Le futur ? Plus de génériques pour les médicaments courants. Mais pour les biologiques, les traitements rares, ou les produits ultra-complexes, les vrais génériques risquent de ne jamais arriver. Ce ne sera pas une faute du système : ce sera une limite technologique. La science n’a pas encore trouvé de façon de copier parfaitement certaines molécules vivantes.
En attendant, les patients doivent savoir : un médicament cher n’est pas forcément meilleur. Mais il peut être le seul disponible. Et quand il n’y a pas d’alternative, le vrai problème n’est pas la science. C’est l’économie.
Pourquoi certains médicaments n’ont jamais de générique, même après 20 ans ?
Parce que les brevets peuvent être prolongés par des extensions légales, des « thicket de brevets » (brevets secondaires), ou des modifications mineures du médicament (« product hopping »). Certains médicaments, comme les biologiques ou ceux à composition complexe (ex. : Premarin), ne peuvent pas être copiés avec les techniques actuelles. Même si le brevet principal est expiré, les barrières techniques et juridiques empêchent les génériques d’entrer sur le marché.
Les génériques sont-ils aussi efficaces que les médicaments de marque ?
Pour la majorité des médicaments, oui. Les génériques doivent prouver qu’ils sont bioéquivalents : ils libèrent le même principe actif dans le sang, dans les mêmes proportions. Mais pour certains produits complexes - comme les inhalateurs, les patchs transdermiques ou les traitements à indice thérapeutique étroit - des différences mineures dans la formulation ou le système de délivrance peuvent affecter la façon dont le médicament agit dans le corps. Certains patients ressentent une différence, même si les données scientifiques montrent que l’efficacité globale est comparable.
Qu’est-ce qu’un biosimilaire, et pourquoi n’est-ce pas un générique ?
Un biosimilaire est une version d’un médicament biologique - comme Humira ou Enbrel - qui n’est pas une copie exacte, car ces médicaments sont produits à partir de cellules vivantes. Contrairement aux génériques, qui sont des copies chimiques, les biosimilaires doivent passer par des essais cliniques complets pour prouver qu’ils sont « similaires » en efficacité et sécurité. Cela prend plus de temps et coûte plus cher. Le premier biosimilaire de Humira n’est arrivé qu’en 2023, sept ans après l’expiration du brevet.

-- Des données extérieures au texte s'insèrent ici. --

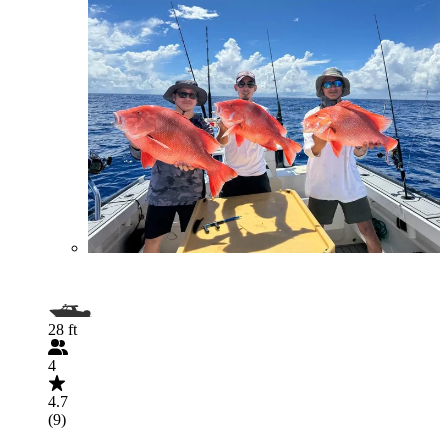
28 ft
4
4.7
(9)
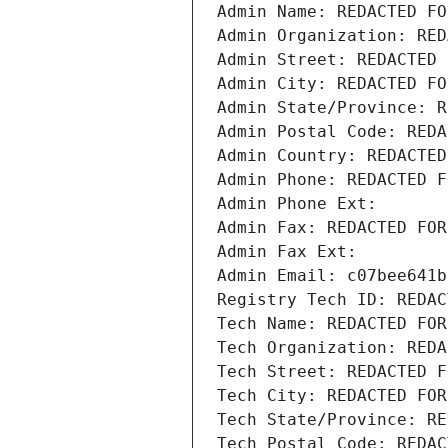
Admin Name: REDACTED FO
Admin Organization: RED
Admin Street: REDACTED 
Admin City: REDACTED FO
Admin State/Province: R
Admin Postal Code: REDA
Admin Country: REDACTED
Admin Phone: REDACTED F
Admin Phone Ext:
Admin Fax: REDACTED FOR
Admin Fax Ext:
Admin Email: c07bee641b
Registry Tech ID: REDAC
Tech Name: REDACTED FOR
Tech Organization: REDA
Tech Street: REDACTED F
Tech City: REDACTED FOR
Tech State/Province: RE
Tech Postal Code: REDAC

Pourquoi les génériques sont-ils si peu chers ?
Parce que les fabricants de génériques n’ont pas à refaire les coûteuses études de sécurité et d’efficacité. Ils utilisent les données déjà prouvées par le laboratoire de marque. Leur seul coût est de produire le même principe actif et de le formuler dans une pilule ou une solution. Ils n’ont pas de campagnes publicitaires massives, pas de frais de recherche et développement à amortir. C’est pourquoi les prix chutent de 80 à 90 % après l’arrivée des génériques.
Que faire si mon médicament n’a pas de générique et que je ne peux pas le payer ?

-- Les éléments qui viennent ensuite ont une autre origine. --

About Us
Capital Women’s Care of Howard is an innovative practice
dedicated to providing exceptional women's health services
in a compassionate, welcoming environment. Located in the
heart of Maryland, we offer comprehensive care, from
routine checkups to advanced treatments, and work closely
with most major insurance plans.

Parlez à votre médecin ou à votre pharmacien. Il existe souvent des alternatives thérapeutiques génériques avec des effets similaires. Par exemple, si le Viibryd est trop cher, la sertraline peut être une option équivalente. Vous pouvez aussi demander une aide financière via des programmes de patient, des fondations ou des organisations de santé. Certains laboratoires proposent des cartes de réduction. Ne renoncez pas au traitement : il y a toujours une solution à explorer.
1 Commentaires
Je vois que certains médicaments sont hors de prix juste parce que les laboratoires trouvent des failles légales pour prolonger leur monopole. C’est pas juste, mais c’est pas surprenant. Le système est conçu pour protéger les profits, pas les patients.